Records for this exercise below:

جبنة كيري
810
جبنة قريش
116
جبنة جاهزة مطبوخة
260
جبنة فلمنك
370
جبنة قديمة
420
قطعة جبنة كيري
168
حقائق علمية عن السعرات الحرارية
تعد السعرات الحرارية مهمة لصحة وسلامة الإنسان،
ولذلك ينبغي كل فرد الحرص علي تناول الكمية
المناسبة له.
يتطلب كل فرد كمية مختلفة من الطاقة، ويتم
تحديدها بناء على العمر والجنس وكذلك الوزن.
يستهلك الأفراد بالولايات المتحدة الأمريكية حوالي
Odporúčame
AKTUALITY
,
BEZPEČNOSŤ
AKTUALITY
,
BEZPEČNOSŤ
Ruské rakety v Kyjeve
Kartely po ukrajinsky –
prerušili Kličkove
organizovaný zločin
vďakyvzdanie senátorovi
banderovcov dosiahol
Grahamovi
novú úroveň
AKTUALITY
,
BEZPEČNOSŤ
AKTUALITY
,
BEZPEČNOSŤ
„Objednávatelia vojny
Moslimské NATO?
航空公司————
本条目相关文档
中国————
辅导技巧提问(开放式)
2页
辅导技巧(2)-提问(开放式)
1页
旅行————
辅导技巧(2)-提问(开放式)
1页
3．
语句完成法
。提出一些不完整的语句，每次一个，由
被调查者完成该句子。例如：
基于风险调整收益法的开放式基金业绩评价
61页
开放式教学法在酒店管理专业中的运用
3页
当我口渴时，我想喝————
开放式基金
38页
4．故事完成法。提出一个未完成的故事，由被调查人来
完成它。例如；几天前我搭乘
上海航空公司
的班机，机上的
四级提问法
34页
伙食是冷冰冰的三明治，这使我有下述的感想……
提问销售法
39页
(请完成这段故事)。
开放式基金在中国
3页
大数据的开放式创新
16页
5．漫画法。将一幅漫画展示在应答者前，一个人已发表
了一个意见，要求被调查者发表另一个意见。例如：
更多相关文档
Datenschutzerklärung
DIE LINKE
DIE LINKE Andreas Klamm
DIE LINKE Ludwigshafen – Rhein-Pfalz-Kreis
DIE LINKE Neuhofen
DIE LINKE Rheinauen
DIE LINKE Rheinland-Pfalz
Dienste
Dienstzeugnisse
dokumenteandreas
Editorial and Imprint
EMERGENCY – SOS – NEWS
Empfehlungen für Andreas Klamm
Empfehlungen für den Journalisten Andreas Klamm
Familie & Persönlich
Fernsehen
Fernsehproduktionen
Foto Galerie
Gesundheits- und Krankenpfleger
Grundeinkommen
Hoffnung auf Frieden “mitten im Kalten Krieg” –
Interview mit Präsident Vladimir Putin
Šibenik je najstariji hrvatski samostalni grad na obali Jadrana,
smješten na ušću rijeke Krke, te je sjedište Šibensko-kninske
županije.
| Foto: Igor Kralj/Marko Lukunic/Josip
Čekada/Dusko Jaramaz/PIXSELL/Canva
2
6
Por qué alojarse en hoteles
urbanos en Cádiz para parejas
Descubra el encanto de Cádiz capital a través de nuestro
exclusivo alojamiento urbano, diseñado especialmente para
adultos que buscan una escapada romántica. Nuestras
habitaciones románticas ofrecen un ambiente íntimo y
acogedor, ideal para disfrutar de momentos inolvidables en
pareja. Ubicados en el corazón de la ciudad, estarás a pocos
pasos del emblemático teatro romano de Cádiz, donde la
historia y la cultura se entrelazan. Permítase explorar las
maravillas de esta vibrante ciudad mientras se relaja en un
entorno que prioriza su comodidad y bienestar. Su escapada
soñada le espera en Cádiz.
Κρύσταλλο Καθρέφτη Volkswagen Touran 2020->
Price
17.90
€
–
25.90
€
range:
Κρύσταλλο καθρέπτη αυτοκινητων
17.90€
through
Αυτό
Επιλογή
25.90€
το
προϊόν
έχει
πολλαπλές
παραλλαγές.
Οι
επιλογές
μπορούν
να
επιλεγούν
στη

End of Records for this exercise.

# [Work required]
Read through the material above, and whenever a line contains "Pfalz", copy it.

# [Finished exercise]
DIE LINKE Ludwigshafen – Rhein-Pfalz-Kreis
DIE LINKE Rheinland-Pfalz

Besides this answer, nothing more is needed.